───── EXERCISE DATA ─────

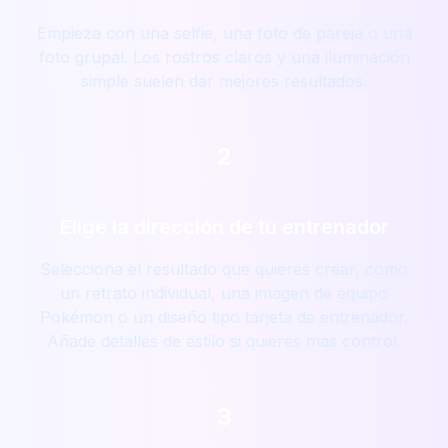
Empieza con una selfie, una foto de pareja o una
foto grupal. Los rostros claros y una iluminación
simple suelen dar mejores resultados.
2
Elige la dirección de tu entrenador
Selecciona el resultado que quieres crear, como
un retrato individual, una imagen de equipo
Pokémon o un diseño tipo tarjeta de entrenador.
Añade detalles de estilo si quieres más control.
3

─────

▸ INSTRUCTIONS FOR THE TASK
Find how many lines in the entries include the string "entrenador", and state only the number.

▸ SOLUTION TO THE PROBLEM
2